Source material —
· · · · · · ·

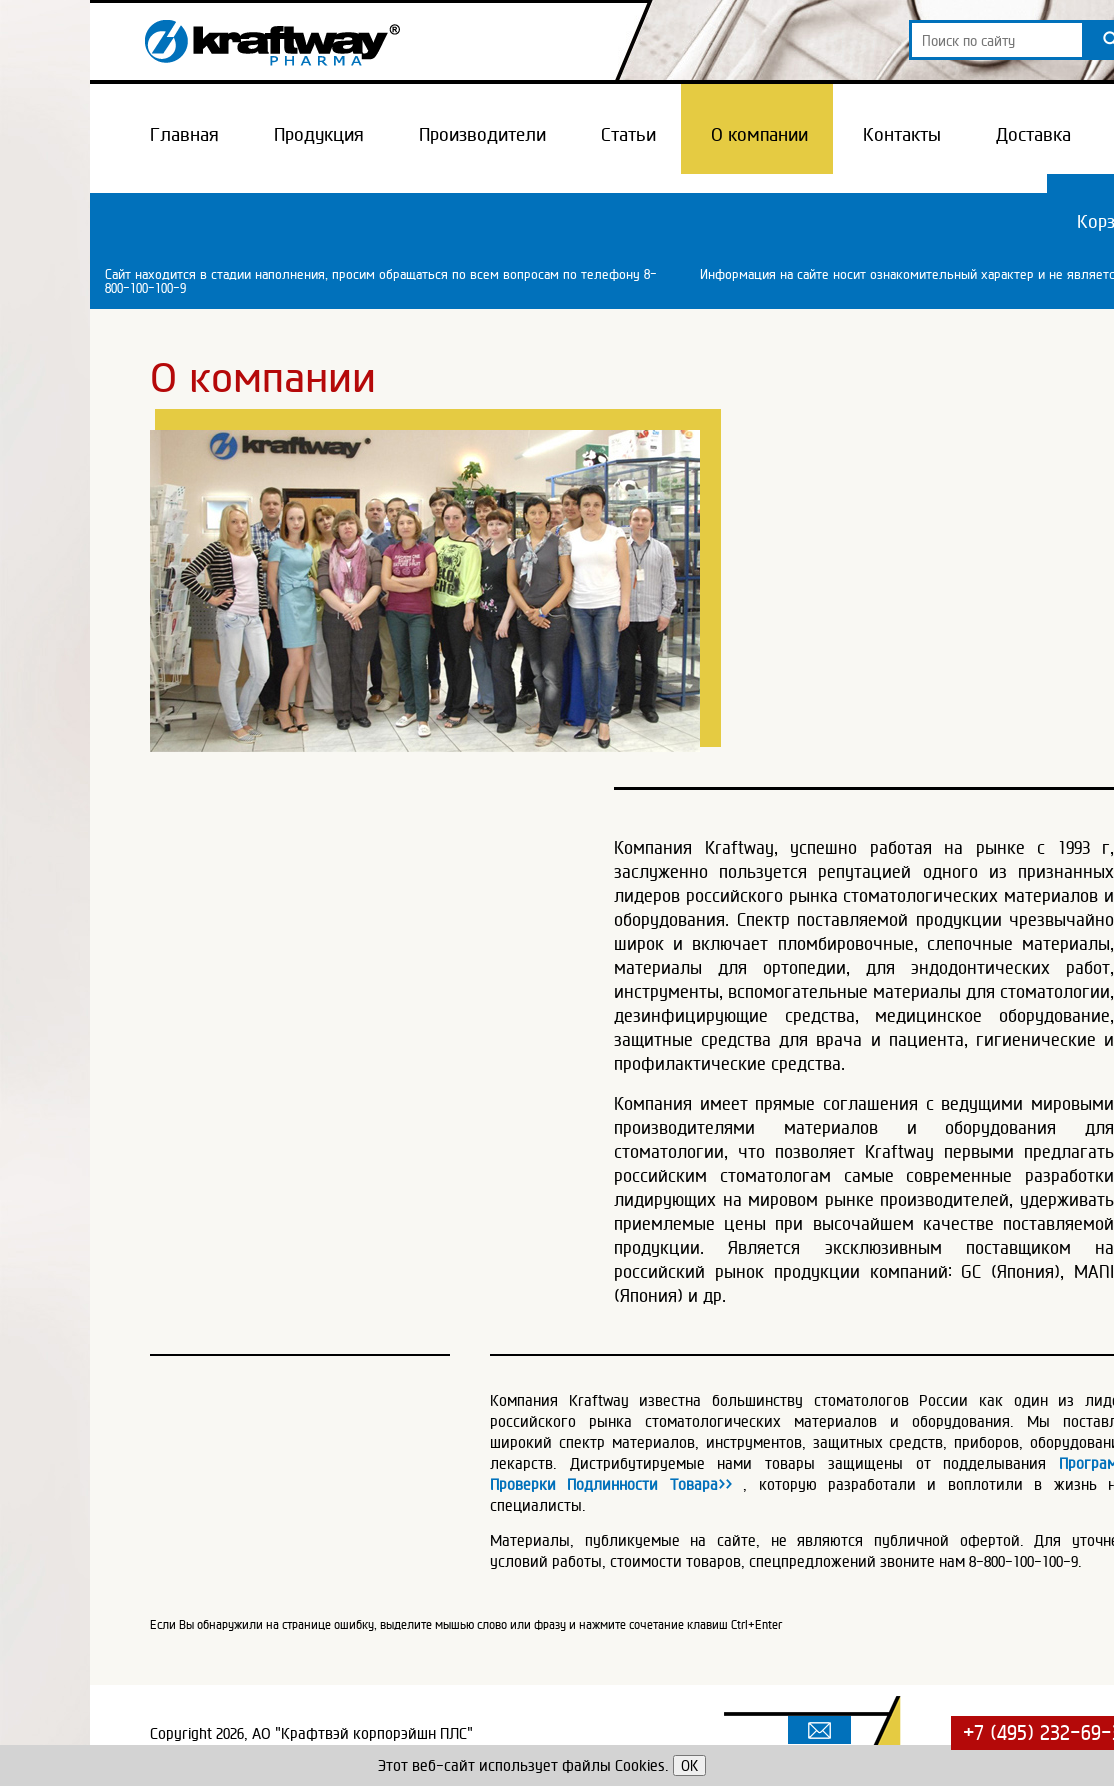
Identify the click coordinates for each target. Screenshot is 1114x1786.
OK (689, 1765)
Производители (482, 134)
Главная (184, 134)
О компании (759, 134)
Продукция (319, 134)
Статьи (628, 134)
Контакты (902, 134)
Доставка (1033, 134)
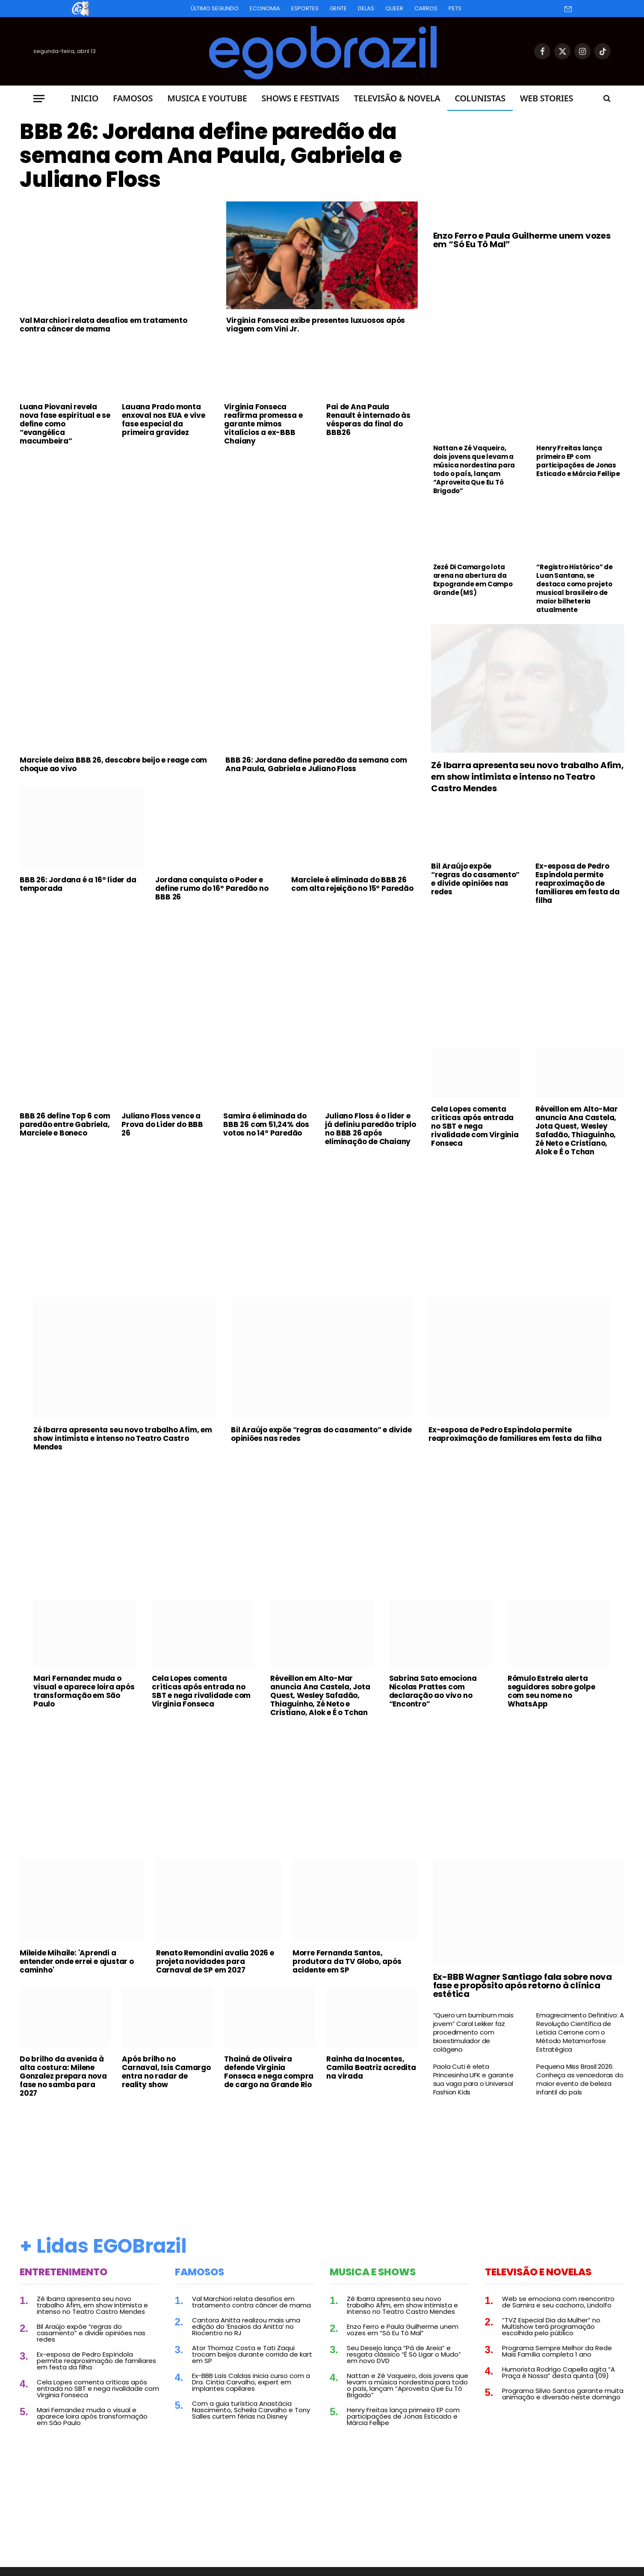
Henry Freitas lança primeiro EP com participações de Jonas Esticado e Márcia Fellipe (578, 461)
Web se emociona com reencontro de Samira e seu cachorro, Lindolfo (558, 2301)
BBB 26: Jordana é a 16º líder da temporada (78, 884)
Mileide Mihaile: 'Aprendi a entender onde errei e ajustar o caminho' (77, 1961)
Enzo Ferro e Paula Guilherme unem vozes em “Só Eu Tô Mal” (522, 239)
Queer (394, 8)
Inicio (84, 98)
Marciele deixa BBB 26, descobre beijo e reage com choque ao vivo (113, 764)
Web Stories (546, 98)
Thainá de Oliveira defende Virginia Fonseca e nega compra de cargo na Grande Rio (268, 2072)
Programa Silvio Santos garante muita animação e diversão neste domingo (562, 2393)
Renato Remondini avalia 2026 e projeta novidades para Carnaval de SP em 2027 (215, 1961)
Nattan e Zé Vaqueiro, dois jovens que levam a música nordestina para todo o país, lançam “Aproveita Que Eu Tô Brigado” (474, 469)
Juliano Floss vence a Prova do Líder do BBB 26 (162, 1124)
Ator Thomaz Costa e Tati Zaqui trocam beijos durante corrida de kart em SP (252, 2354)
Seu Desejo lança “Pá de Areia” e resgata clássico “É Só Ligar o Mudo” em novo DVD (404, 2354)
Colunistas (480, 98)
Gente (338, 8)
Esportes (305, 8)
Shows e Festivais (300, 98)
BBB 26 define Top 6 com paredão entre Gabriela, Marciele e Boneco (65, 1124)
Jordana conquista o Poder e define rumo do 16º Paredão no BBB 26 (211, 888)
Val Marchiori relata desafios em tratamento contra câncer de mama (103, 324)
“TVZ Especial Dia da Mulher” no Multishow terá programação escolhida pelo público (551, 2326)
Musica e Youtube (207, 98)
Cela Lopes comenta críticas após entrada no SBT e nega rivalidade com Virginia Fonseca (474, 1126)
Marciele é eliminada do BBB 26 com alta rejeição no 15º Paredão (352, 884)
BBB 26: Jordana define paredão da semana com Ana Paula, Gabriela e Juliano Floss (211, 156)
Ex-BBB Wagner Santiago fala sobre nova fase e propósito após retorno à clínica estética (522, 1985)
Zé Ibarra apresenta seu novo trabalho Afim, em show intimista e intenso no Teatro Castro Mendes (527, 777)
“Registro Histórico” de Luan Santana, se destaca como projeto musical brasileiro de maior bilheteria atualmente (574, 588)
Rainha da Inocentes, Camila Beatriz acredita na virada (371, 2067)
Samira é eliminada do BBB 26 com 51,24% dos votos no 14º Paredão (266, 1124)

· · · · · · ·

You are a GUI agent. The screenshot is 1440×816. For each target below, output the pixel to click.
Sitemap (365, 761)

· · · · · · ·

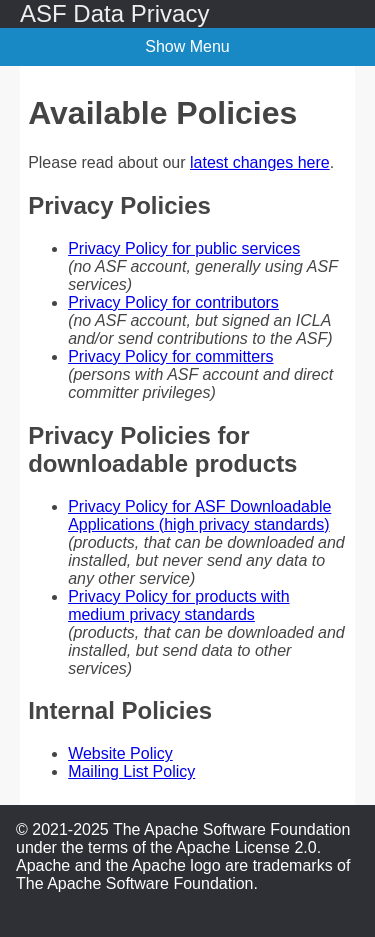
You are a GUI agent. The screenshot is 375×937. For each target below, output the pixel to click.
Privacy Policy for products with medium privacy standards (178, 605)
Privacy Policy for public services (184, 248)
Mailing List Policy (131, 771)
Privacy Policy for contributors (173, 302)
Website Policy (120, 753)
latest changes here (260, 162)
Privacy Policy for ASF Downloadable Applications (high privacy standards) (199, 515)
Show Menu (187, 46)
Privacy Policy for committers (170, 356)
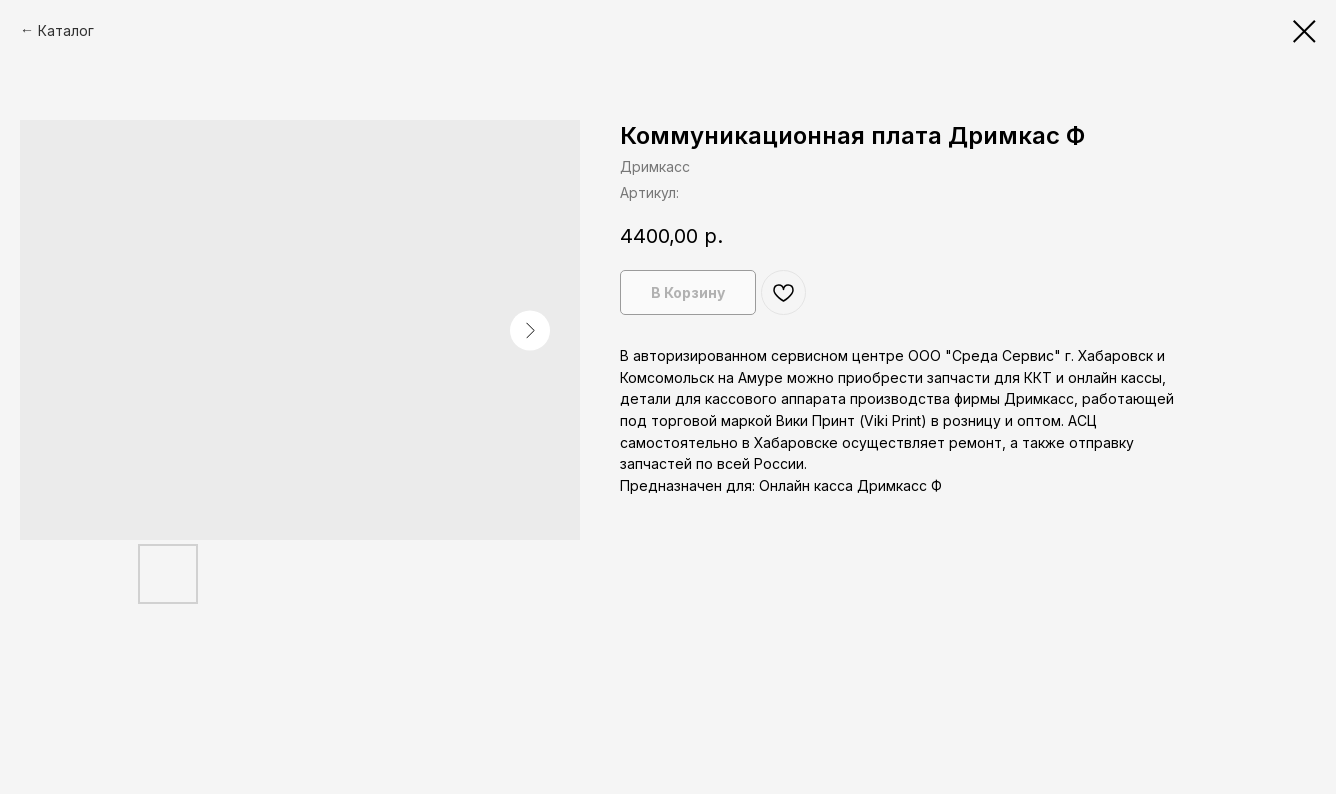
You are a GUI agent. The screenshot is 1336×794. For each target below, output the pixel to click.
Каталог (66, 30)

· · · · · · ·

Instructions for the task — From the material above, give again exactly the lines from the one that contains "Контакты (902, 134)" through the one that contains "Web Stories (546, 98)", and leave out the pictures.

Response to this exercise —
Контакты (902, 134)
Доставка (1033, 134)
Henry Freitas lança primeiro EP com participações de Jonas Esticado e Márcia Fellipe (578, 461)
Web se emociona com reencontro de Samira e seu cachorro, Lindolfo (558, 2301)
BBB 26: Jordana é a 16º líder da temporada (78, 884)
Mileide Mihaile: 'Aprendi a entender onde errei e ajustar o caminho' (77, 1961)
Enzo Ferro e Paula Guilherme unem vozes em “Só Eu Tô Mal” (522, 239)
Queer (394, 8)
Inicio (84, 98)
Marciele deixa BBB 26, descobre beijo e reage com choque ao vivo (113, 764)
Web Stories (546, 98)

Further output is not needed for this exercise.